Step 2: Configure the Comparison

Edit the promptfooconfig.yaml file to define your comparison.

  1. Prompts: Define the prompt template that will be used for all test cases. In this example, we're using riddles:

    prompts:
    - 'Solve this riddle: {{riddle}}'

    The {{riddle}} placeholder will be replaced with specific riddles in each test case.
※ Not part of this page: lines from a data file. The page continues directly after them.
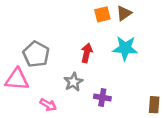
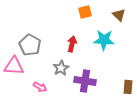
brown triangle: (124, 13) -> (119, 15), moved, turned -40
purple cross: (102, 97) -> (85, 81), size x1.5

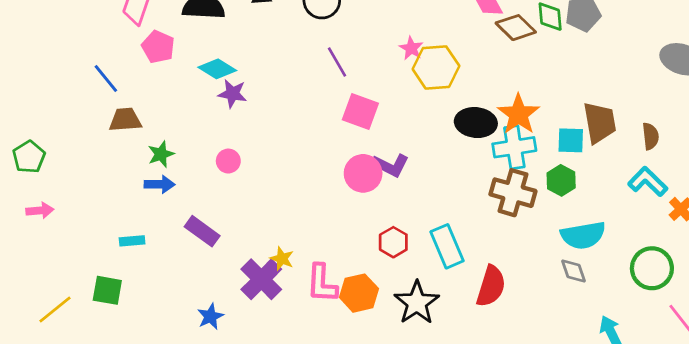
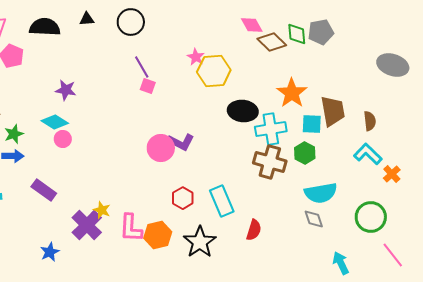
cyan diamond: (217, 69) -> (55, 122), moved
pink square: (360, 112) -> (148, 86), moved, size x0.6
orange star: (518, 114) -> (292, 93), moved
red semicircle: (491, 286) -> (254, 230), size x0.7

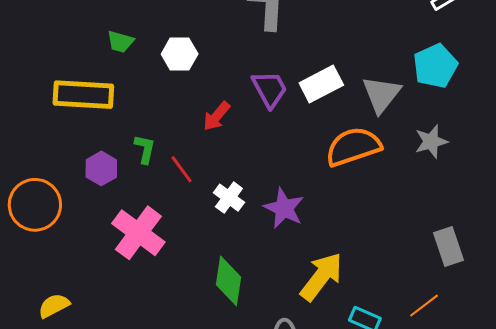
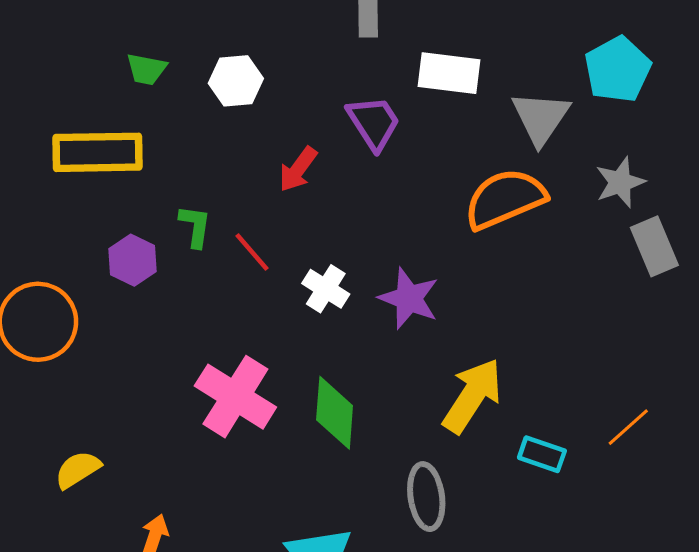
white rectangle: (321, 84) -> (449, 73), moved, turned 39
pink cross: (138, 233) -> (235, 397), moved
gray rectangle: (448, 246) -> (654, 246), moved

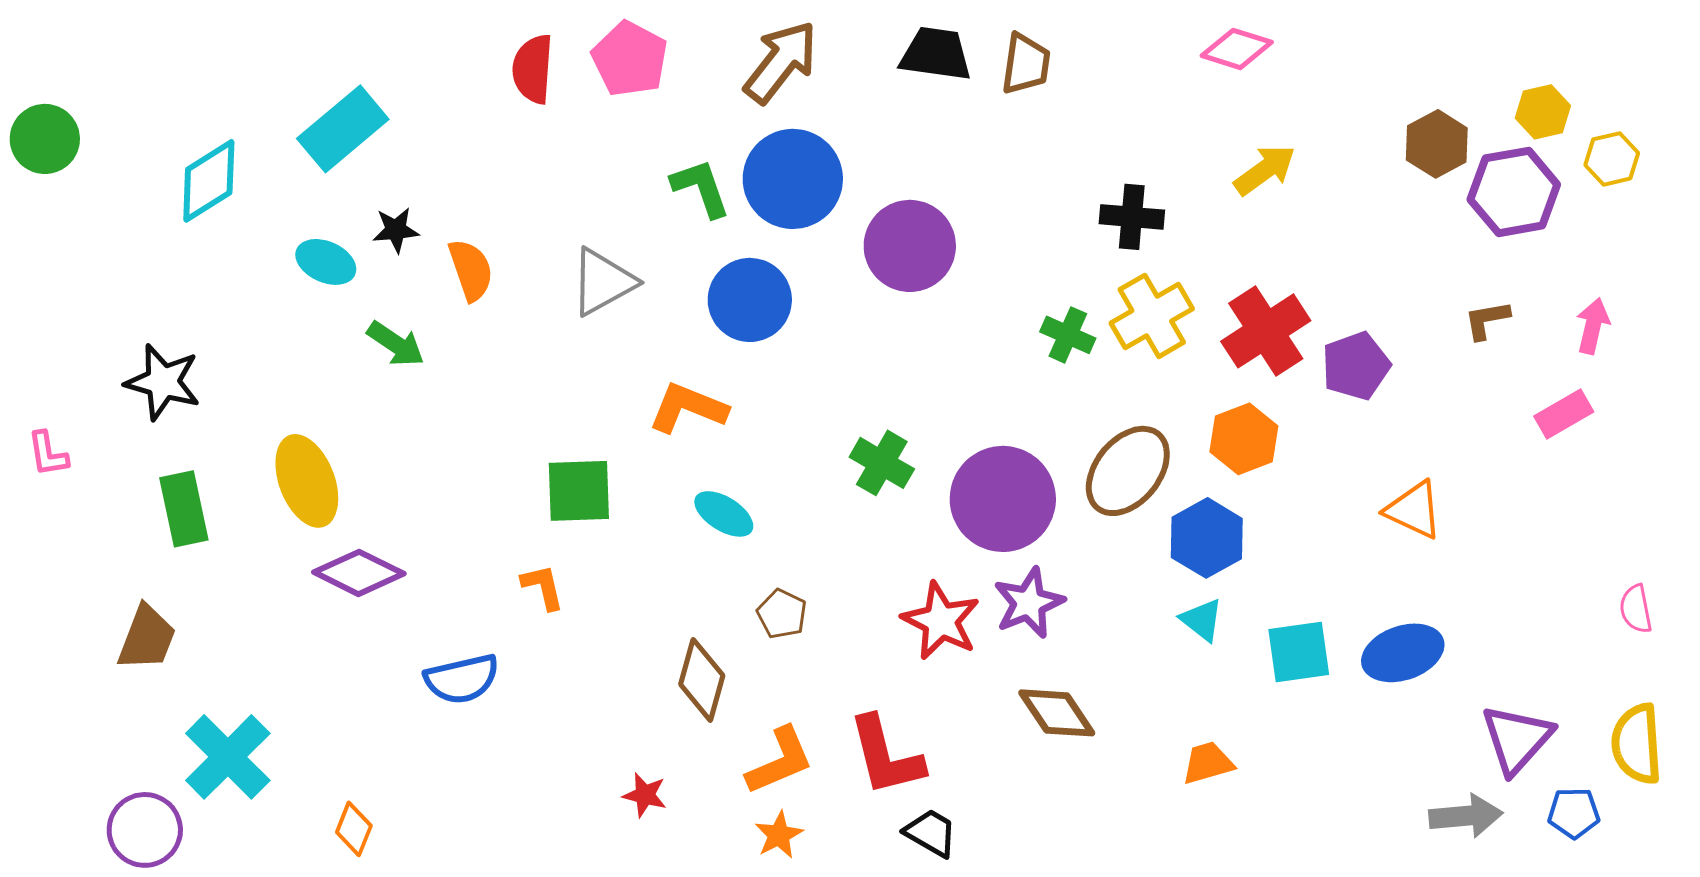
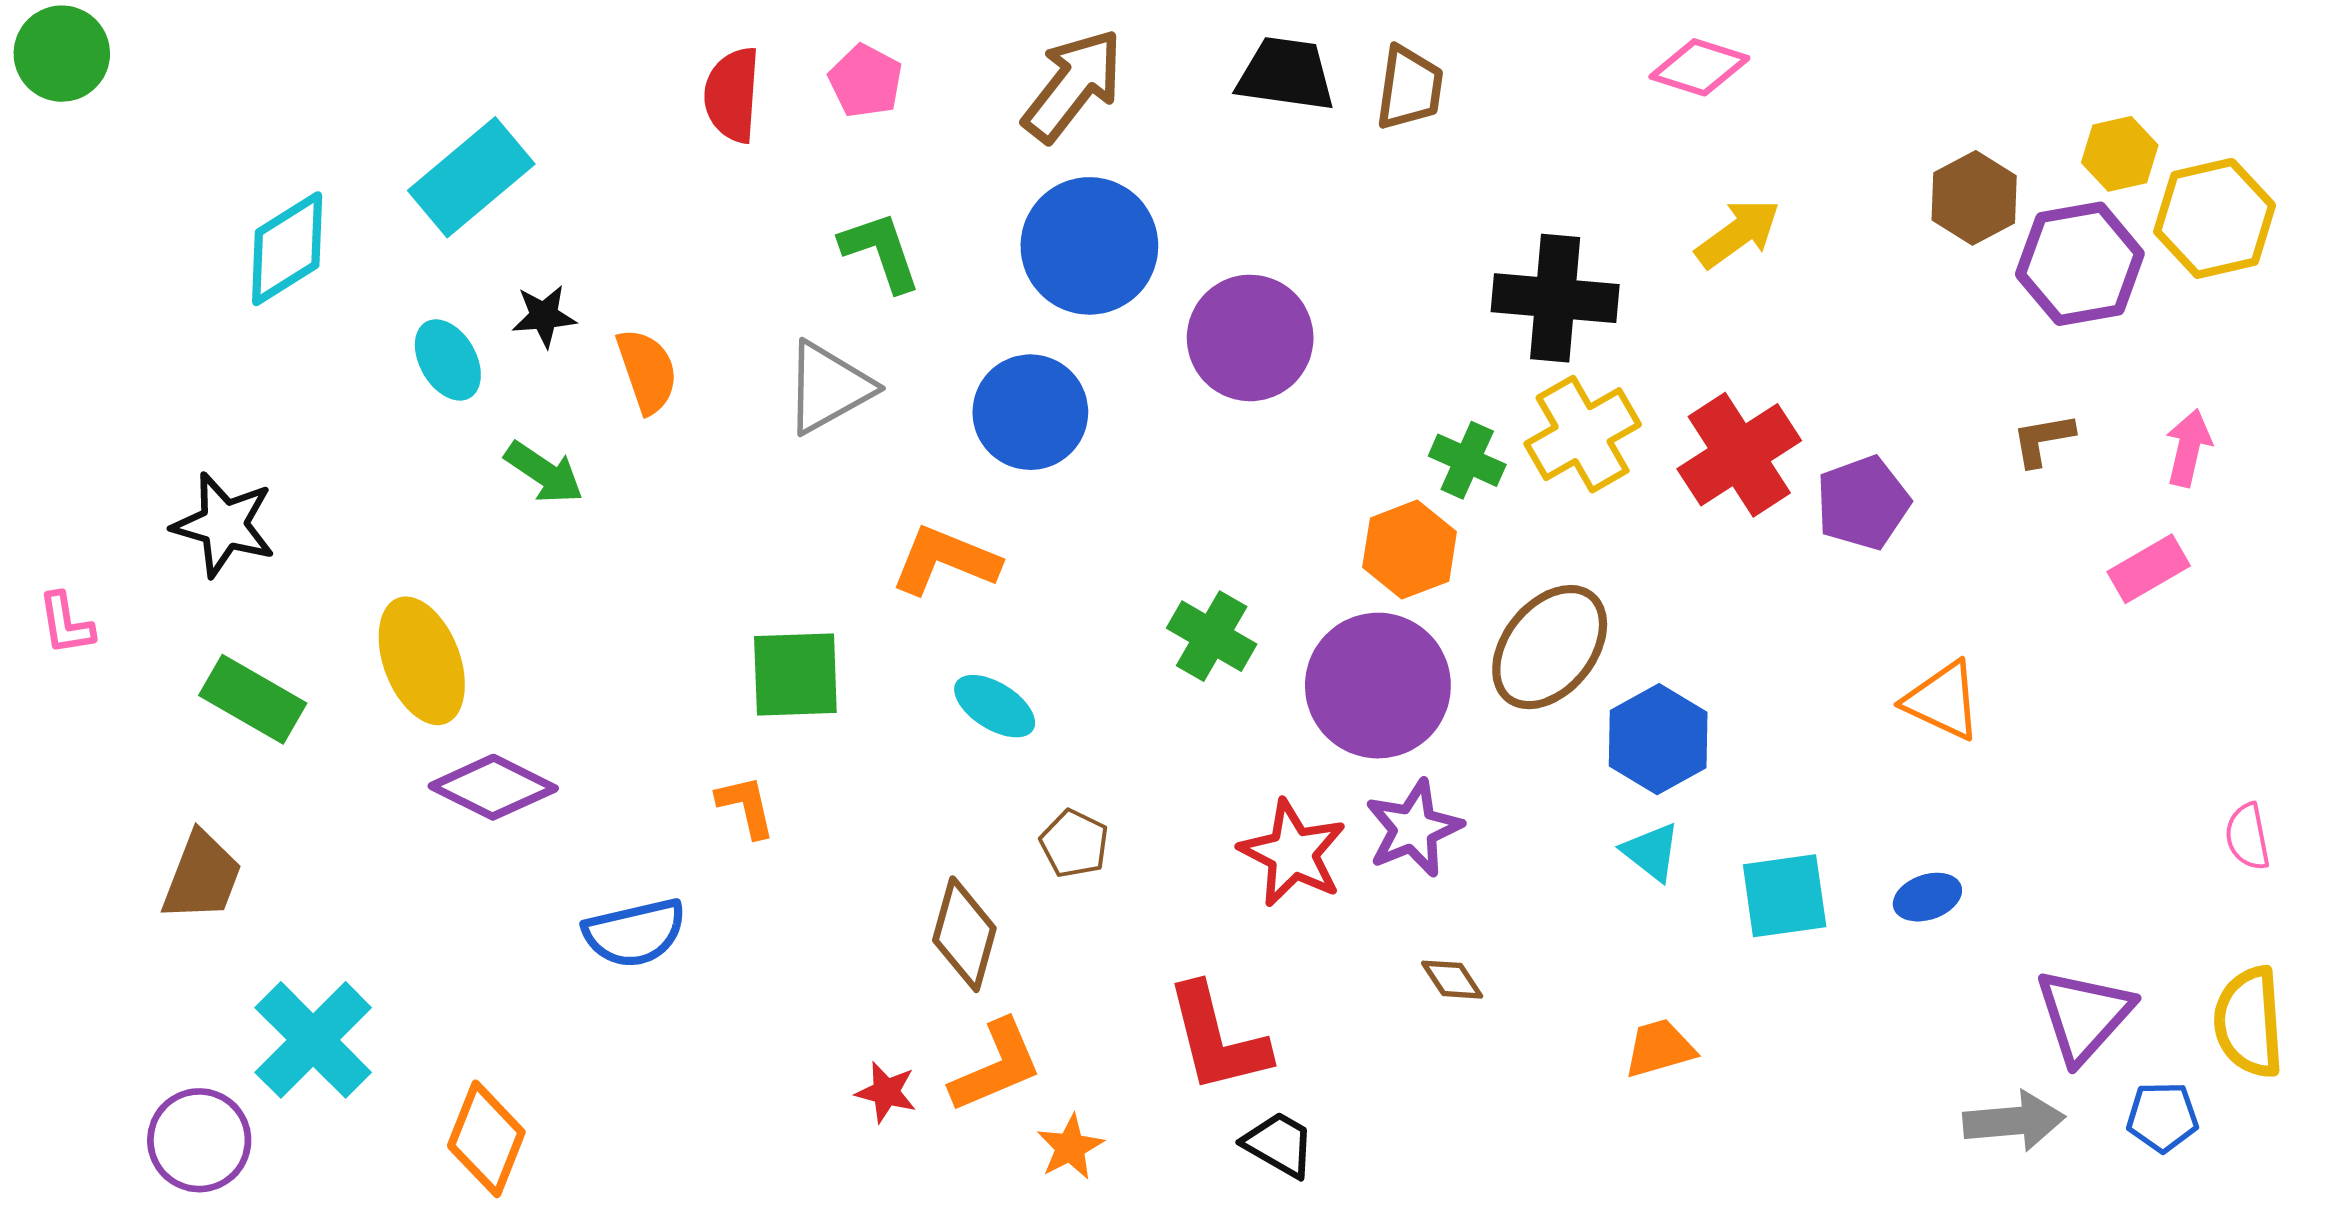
pink pentagon: (630, 59) -> (865, 81), size x0.7
green circle: (45, 139) -> (62, 54), moved
yellow hexagon: (1612, 159) -> (2215, 218), size x1.6
green L-shape: (701, 188) -> (881, 251), moved
black cross: (1132, 217) -> (1555, 298), size x1.4
cyan ellipse: (326, 262) -> (448, 360), turned 36
orange hexagon: (1244, 439) -> (1410, 550), moved
green rectangle: (184, 509) -> (253, 699), turned -48
blue ellipse: (1403, 653) -> (1927, 897), size x0.6
brown diamond: (1057, 713) -> (1452, 980), size x0.6
orange L-shape: (780, 761) -> (996, 1066), moved
orange diamond: (354, 829) -> (486, 1139), size x1.5

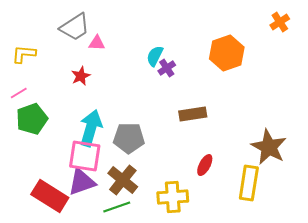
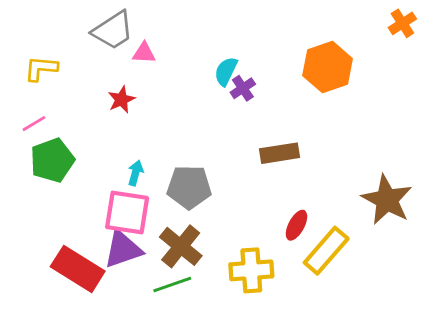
cyan arrow: (91, 128) -> (136, 173), size x0.5
yellow rectangle: (249, 183) -> (326, 251), moved, turned 32

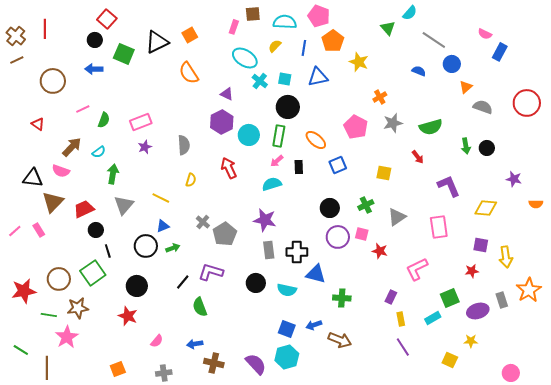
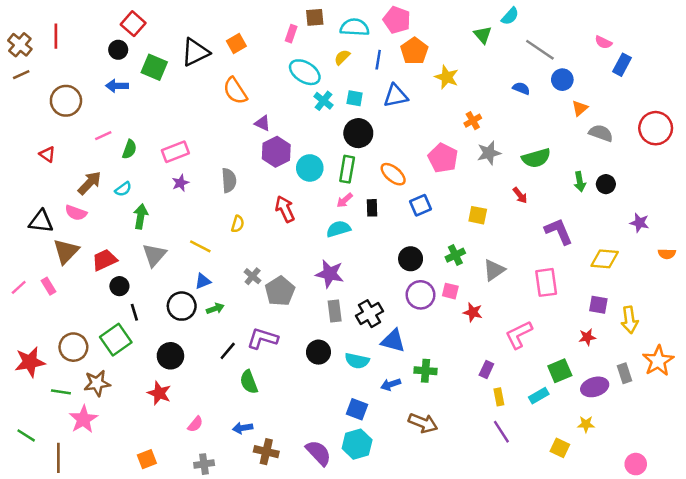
purple triangle: (227, 94) -> (263, 123), moved
black cross: (297, 252) -> (369, 314), turned -30
blue arrow: (314, 325) -> (391, 384), moved

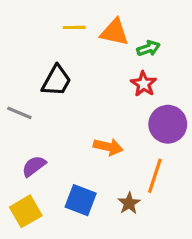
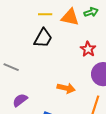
green arrow: (148, 48) -> (91, 12), moved
black trapezoid: (56, 81) -> (43, 38), moved

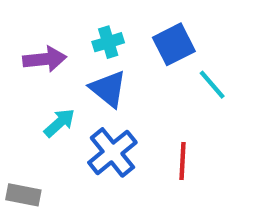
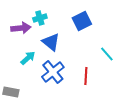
cyan cross: (108, 42) -> (40, 18), moved
cyan line: (212, 85) -> (107, 54), moved

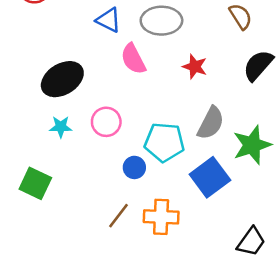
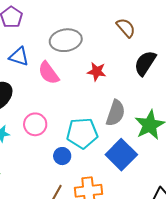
blue triangle: (109, 20) -> (19, 57), moved

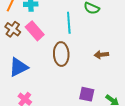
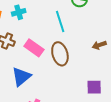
pink rectangle: (35, 31) -> (34, 48), moved

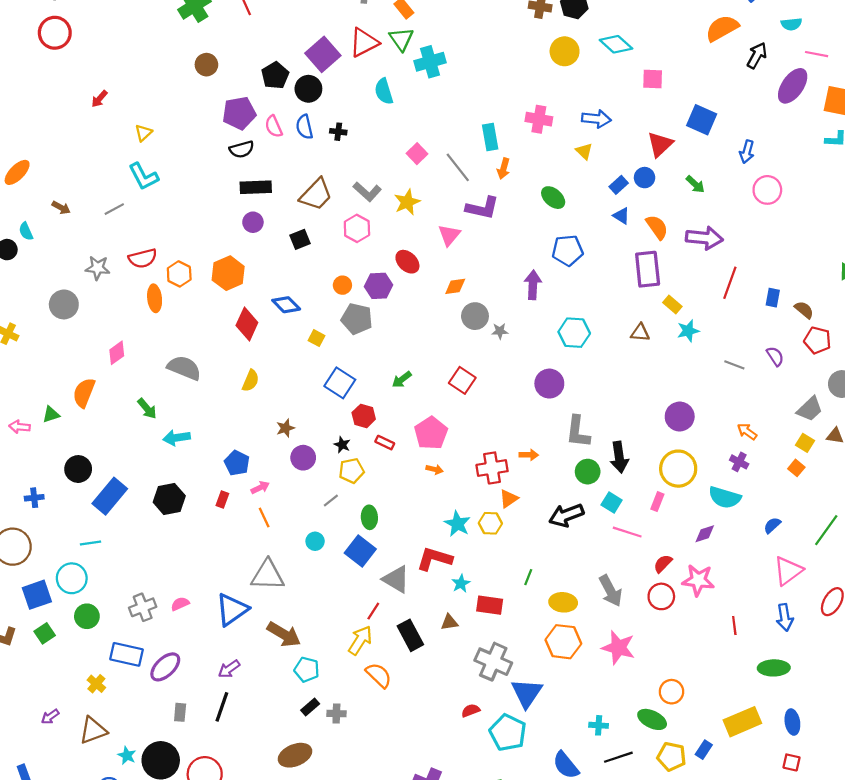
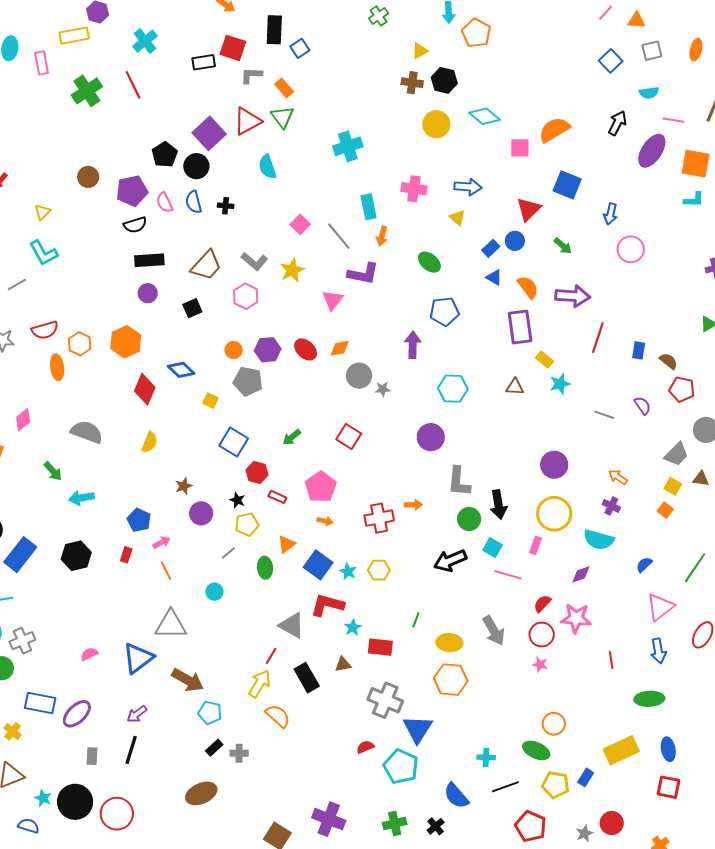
orange semicircle: (722, 28) -> (554, 130), moved
cyan cross: (430, 62) -> (348, 146), moved
brown circle: (206, 65) -> (88, 177), moved
red ellipse: (407, 262) -> (306, 350), moved
orange triangle: (509, 499) -> (286, 544), moved
cyan star: (457, 524) -> (348, 571), size x0.7
blue square: (360, 551) -> (318, 565), moved
gray cross: (143, 607) -> (22, 641), moved
pink star: (618, 648) -> (540, 664), moved, size x0.5
red square: (791, 762) -> (668, 787), size x1.4

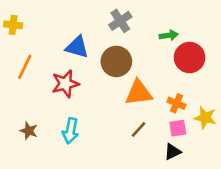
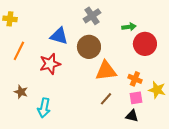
brown star: (29, 131) -> (21, 92), moved
cyan arrow: (71, 131) -> (44, 108), moved
black triangle: (173, 152) -> (132, 116), turned 40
  2. Providers: Specify the models you want to compare. In this case, we're comparing gpt-4o and o1-preview:

    providers:
    - openai:gpt-4o
    - openai:o1-preview
  3. Default Test Assertions: Set up default assertions that will apply to all test cases. Given the cost and speed of o1, we're setting thresholds for cost and latency:

    defaultTest:
    assert:
    # Inference should always cost less than this (USD)
    - type: cost
    threshold: 0.02
    # Inference should always be faster than this (milliseconds)
    - type: latency
    threshold: 30000

    These assertions will flag any responses that exceed $0.02 in cost or 30 seconds in response time.

  4. Test Cases: Now, define your test cases. In this specific example, each test case includes:

    • The riddle text (assigned to the riddle variable)
    • Specific assertions for that test case (optional)

    Here's an example of a test case with assertions:

    tests:
    - vars:
    riddle: 'I speak without a mouth and hear without ears. I have no body, but I come alive with wind. What am I?'
    assert:
    - type: contains
    value: echo
    - type: llm-rubric
    value: Do not apologize

    This test case checks if the response contains the word "echo" and uses an LLM-based rubric to ensure the model doesn't apologize in its response. See deterministic metrics and model-graded metrics for more details.

    Add multiple test cases to thoroughly evaluate the models' performance on different types of riddles or problems.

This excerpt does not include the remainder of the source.